La plantación de té Boh en las Cameron Highlands es la más grande de Malasia, la marca estándar en cualquier hogar malayo que se precie. Un recolector puede recoger hasta 200 kilos de té en un turno, lo que les proporciona un salario diario de poco más de 10 euros. Los británicos solían ver a los malayos desempeñar este trabajo agotador. Hoy, son los migrantes birmanos o nepalís quienes lo realizan.
Las Cameron Highlands son un habitual en cualquier guía de viaje a Malasia, pero están a punto de convertirse en un nuevo ejemplo de desarrollo excesivo. Hay muchas atracciones turísticas de dudoso gusto. Los bosques están siendo talados en la carrera por construir grandes hoteles, con consecuencias fatales para el entorno y su biodiversidad. Al final, en muchas partes del mundo, me temo, nos quedaremos con esa sensación de »tú antes molabas», como nos pasa ahora con Franz Ferdinand o las pulseras amarillas de Lance Armstrong.

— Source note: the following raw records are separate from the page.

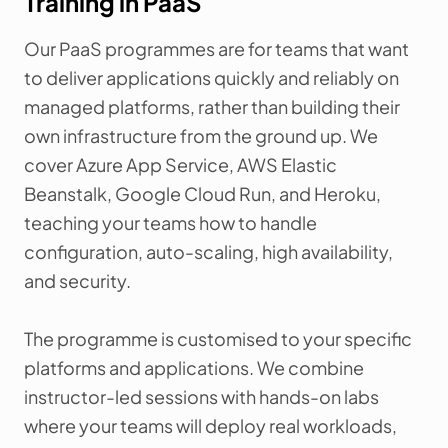
Training in PaaS
Our PaaS programmes are for teams that want
to deliver applications quickly and reliably on
managed platforms, rather than building their
own infrastructure from the ground up. We
cover Azure App Service, AWS Elastic
Beanstalk, Google Cloud Run, and Heroku,
teaching your teams how to handle
configuration, auto-scaling, high availability,
and security.
The programme is customised to your specific
platforms and applications. We combine
instructor-led sessions with hands-on labs
where your teams will deploy real workloads,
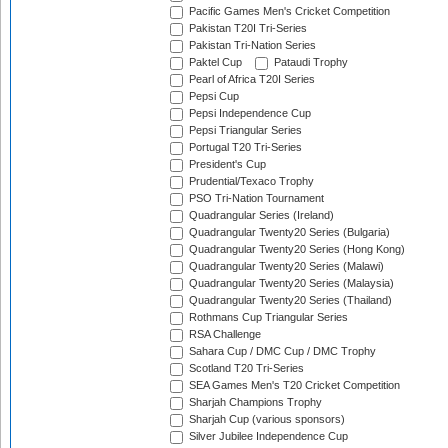
Pacific Games Men's Cricket Competition
Pakistan T20I Tri-Series
Pakistan Tri-Nation Series
Paktel Cup
Pataudi Trophy
Pearl of Africa T20I Series
Pepsi Cup
Pepsi Independence Cup
Pepsi Triangular Series
Portugal T20 Tri-Series
President's Cup
Prudential/Texaco Trophy
PSO Tri-Nation Tournament
Quadrangular Series (Ireland)
Quadrangular Twenty20 Series (Bulgaria)
Quadrangular Twenty20 Series (Hong Kong)
Quadrangular Twenty20 Series (Malawi)
Quadrangular Twenty20 Series (Malaysia)
Quadrangular Twenty20 Series (Thailand)
Rothmans Cup Triangular Series
RSA Challenge
Sahara Cup / DMC Cup / DMC Trophy
Scotland T20 Tri-Series
SEA Games Men's T20 Cricket Competition
Sharjah Champions Trophy
Sharjah Cup (various sponsors)
Silver Jubilee Independence Cup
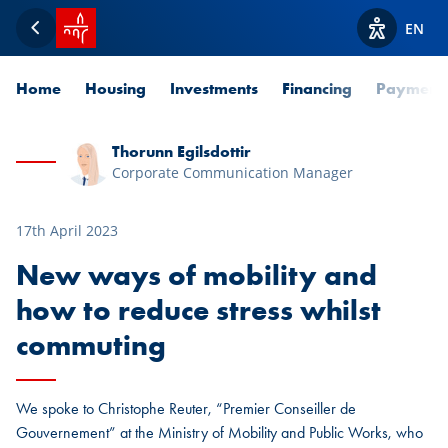
SPUERKEESS home
EN
Back
View acces
Home
Housing
Investments
Financing
Payment
Thorunn Egilsdottir
Corporate Communication Manager
17th April 2023
New ways of mobility and
how to reduce stress whilst
commuting
We spoke to Christophe Reuter, “Premier Conseiller de
Gouvernement” at the Ministry of Mobility and Public Works, who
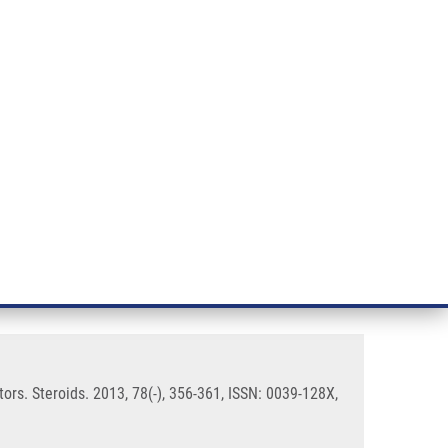
RT CANCER RESEARCH
INTRANET
LOG IN
ENGLISH
& services
Research
Contact
E-shop
 their activities on steroid
tors. Steroids. 2013, 78(-), 356-361, ISSN: 0039-128X,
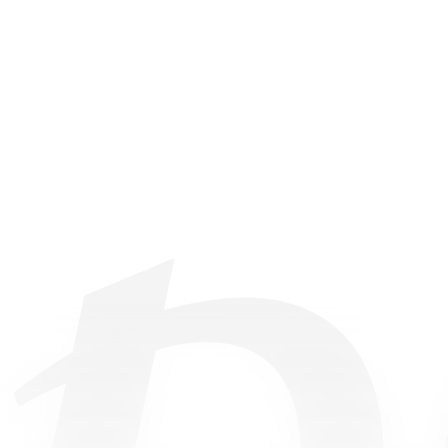
©
2026
• All Rights Reserved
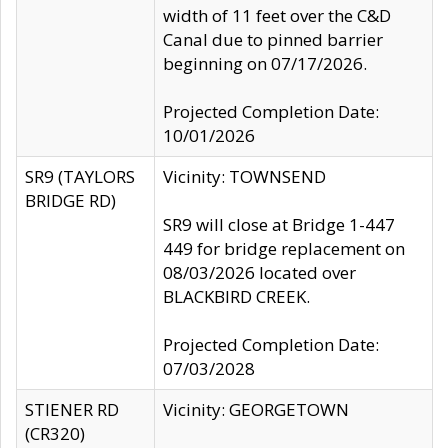
width of 11 feet over the C&D
Canal due to pinned barrier
beginning on 07/17/2026.
Projected Completion Date:
10/01/2026
SR9 (TAYLORS
Vicinity: TOWNSEND
BRIDGE RD)
SR9 will close at Bridge 1-447
449 for bridge replacement on
08/03/2026 located over
BLACKBIRD CREEK.
Projected Completion Date:
07/03/2028
STIENER RD
Vicinity: GEORGETOWN
(CR320)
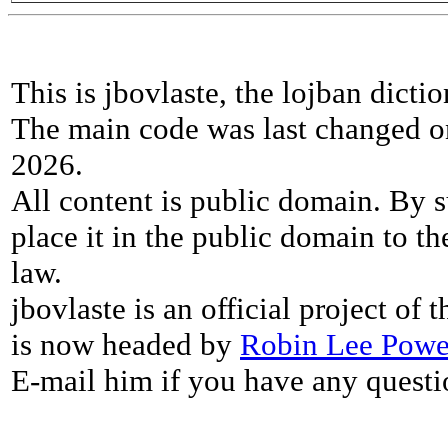
This is jbovlaste, the lojban dicti
The main code was last changed o
2026.
All content is public domain. By s
place it in the public domain to th
law.
jbovlaste is an official project of
is now headed by
Robin Lee Powe
E-mail him if you have any questi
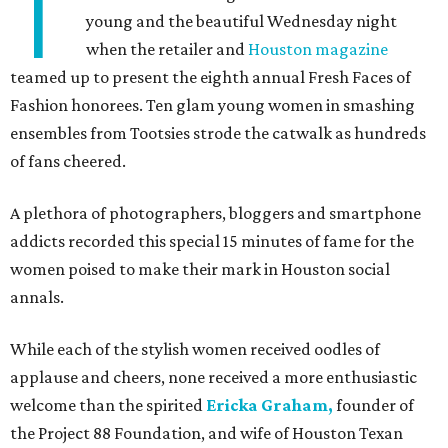
T
young and the beautiful Wednesday night
when the retailer and
Houston magazine
teamed up to present the eighth annual Fresh Faces of
Fashion honorees. Ten glam young women in smashing
ensembles from Tootsies strode the catwalk as hundreds
of fans cheered.
A plethora of photographers, bloggers and smartphone
addicts recorded this special 15 minutes of fame for the
women poised to make their mark in Houston social
annals.
While each of the stylish women received oodles of
applause and cheers, none received a more enthusiastic
welcome than the spirited
Ericka Graham,
founder of
the Project 88 Foundation, and wife of Houston Texan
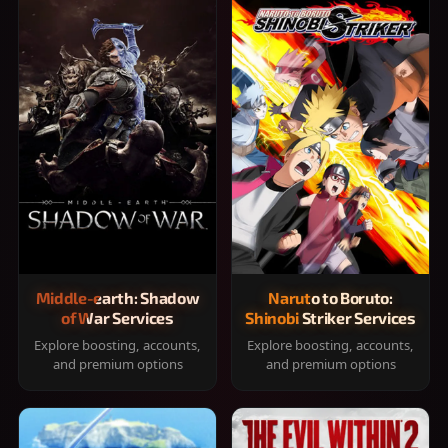
Middle-earth: Shadow
Naruto to Boruto:
of War Services
Shinobi Striker Services
Explore boosting, accounts,
Explore boosting, accounts,
and premium options
and premium options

La última hora del viaje es una burbuja de curvas cerradas (las guías hablan de unas 650) que te revuelven el estómago a medida que avanzas por las montañas. Porque al viajar se produce una realidad perversa. Cuanto más difícil es llegar a algún lugar, más feliz te hará encontrarlo, pero si no nos gusta, mayor será el desencanto. Esas son las reglas del juego, y hay que aceptarlas.
Por eso lo hacemos, aunque sepas que lo vas a pasar mal. Porque la recompensa puede ser inmensa. Porque no tenemos remedio. Y porque nunca sabemos cuando será la última vez.